Don't Distract the Model


When someone talks to you, you listen. One voice, full attention. Add a second person talking at the same time. You manage. You’re switching, triaging, doing your best. Add a third and you’re no longer really listening to anyone. You’re deciding who’s most important and letting the rest wash over you.

That dynamic isn’t a metaphor for what happens when you overload a prompt. It is what happens. The attention mechanism isn’t poetic. It’s a real allocation of computational resources. When a model is generating output for two competing objectives, neither objective has its full attention.

What “Competing” Means

Not every multi-task prompt is a problem. A model can handle a large, dense task: reviewing 10 files, refactoring an entire module, writing a comprehensive guide. The task can be enormous. What it can’t be is internally contradictory about what a good output looks like.

“Redesign the site and conduct a security review” is the kind of prompt that feels efficient and produces two mediocre outputs. The redesign optimizes for clarity, visual hierarchy, user experience. The security review optimizes for exhaustiveness, skepticism, edge cases. Same output, two opposing aesthetics. What you get is a design pass that stayed shallow because part of the model’s attention was elsewhere, and a security review that missed things because the output shape was being pulled toward clean presentation.

The model isn’t being lazy. It’s being split.

Hard tasks are fine. Dense tasks are fine. The question is whether the success criteria for one task fight the success criteria for another in the same output. If they do, you’ve built in a trade-off the model has to navigate. It navigates by producing something that partially satisfies both and fully satisfies neither.

The Mechanism

Transformer attention distributes over context during generation.1 When the model generates output for task A, it queries context for task A signals. Task B is in there too, competing for activation. The output shape gets pulled in two directions. This is the same dynamic that makes emphasis work as an attention anchor: if you want something attended to, it has to win the query competition. Two tasks are competing. One tends to lose.

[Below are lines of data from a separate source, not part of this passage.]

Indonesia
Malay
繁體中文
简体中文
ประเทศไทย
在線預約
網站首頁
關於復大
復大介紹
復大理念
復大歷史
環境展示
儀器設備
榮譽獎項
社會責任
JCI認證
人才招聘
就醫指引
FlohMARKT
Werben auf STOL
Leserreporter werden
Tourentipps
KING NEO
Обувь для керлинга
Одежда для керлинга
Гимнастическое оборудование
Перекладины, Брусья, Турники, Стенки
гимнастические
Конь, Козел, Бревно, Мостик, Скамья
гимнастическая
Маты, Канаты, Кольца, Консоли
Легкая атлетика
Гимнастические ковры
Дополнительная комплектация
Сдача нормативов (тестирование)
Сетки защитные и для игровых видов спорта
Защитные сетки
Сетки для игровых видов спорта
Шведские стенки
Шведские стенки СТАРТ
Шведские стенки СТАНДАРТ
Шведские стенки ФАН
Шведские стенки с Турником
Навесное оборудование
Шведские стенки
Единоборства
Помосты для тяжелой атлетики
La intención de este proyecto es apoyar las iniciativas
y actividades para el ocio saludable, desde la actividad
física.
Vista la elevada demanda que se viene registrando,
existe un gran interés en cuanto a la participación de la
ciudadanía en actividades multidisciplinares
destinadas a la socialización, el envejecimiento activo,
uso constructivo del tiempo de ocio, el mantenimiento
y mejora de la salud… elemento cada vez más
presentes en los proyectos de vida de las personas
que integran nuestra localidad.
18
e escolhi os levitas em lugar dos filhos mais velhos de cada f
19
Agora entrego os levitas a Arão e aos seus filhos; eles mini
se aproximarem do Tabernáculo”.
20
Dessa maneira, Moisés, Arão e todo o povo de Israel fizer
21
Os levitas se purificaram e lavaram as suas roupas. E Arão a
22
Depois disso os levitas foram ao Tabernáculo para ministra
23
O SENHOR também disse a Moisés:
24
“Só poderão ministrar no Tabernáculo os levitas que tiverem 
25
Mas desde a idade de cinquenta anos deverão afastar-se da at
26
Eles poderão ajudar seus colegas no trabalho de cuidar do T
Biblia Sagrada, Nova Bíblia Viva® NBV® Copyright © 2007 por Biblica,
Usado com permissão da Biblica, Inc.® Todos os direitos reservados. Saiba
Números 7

IFEval, Google’s instruction-following benchmark, shows the empirical version of this cleanly: as the number of verifiable constraints in a prompt increases, prompt-level compliance drops.2 The model doesn’t refuse the instructions. It satisfies some at the expense of others, or satisfies all of them shallowly. More is less.

Developing the Feel

The rule I’ve settled on: if you could grade the outputs independently, and a passing grade on one would lower your grade on the other, split the prompt. They’re competing.

Some things are fine to combine:

  • Tasks that share context and reinforce the same output shape (summarize this, then identify the three main risks)
  • Sequential tasks where the output of one feeds naturally into the next
  • Volume work that’s high in quantity but coherent in type (refactor these 15 functions to use the new interface)

Some things shouldn’t share a prompt:

  • Tasks with different audiences (write a technical spec and a one-page executive summary)
  • Tasks with different quality signals (generate creative options and evaluate which is most technically sound)
  • Tasks where thoroughness in one direction is noise in the other

Agents compound this. An agent holding two objectives simultaneously while navigating a multi-step loop will drift. One objective tends to get optimized at each decision point, and the other accumulates small losses. By the end, one task got done well. You may not know which one.

The Tell

You develop a feel for this. Overstuffed prompts produce outputs with a certain quality: hedged, covering ground without committing to any of it. A prompt that asks for both a recommendation and a counterargument in the same output often produces a wishy-washy version of both. The model found the middle and sat there.

The correction is simple: one output shape per prompt. Give the model room to do one thing well. You can chain the outputs. You can run prompts in parallel. Two excellent outputs take less time to review than one mediocre combined one. The overhead is worth it.

Prompts that pack in enough related work to keep the model fully occupied are great. Prompts that ask the model to simultaneously serve two masters are the problem. The model will try. That’s the issue.

Footnotes

  1. Liu et al., Lost in the Middle: How Language Models Use Long Contexts, arXiv:2307.03172 (2023). Documents how attention distributes over context and degrades for information not in salient positions.

  2. Zhou et al., Instruction-Following Eval (IFEval), arXiv:2311.07911 (2023). Prompts with multiple verifiable constraints show lower prompt-level compliance than single-constraint prompts.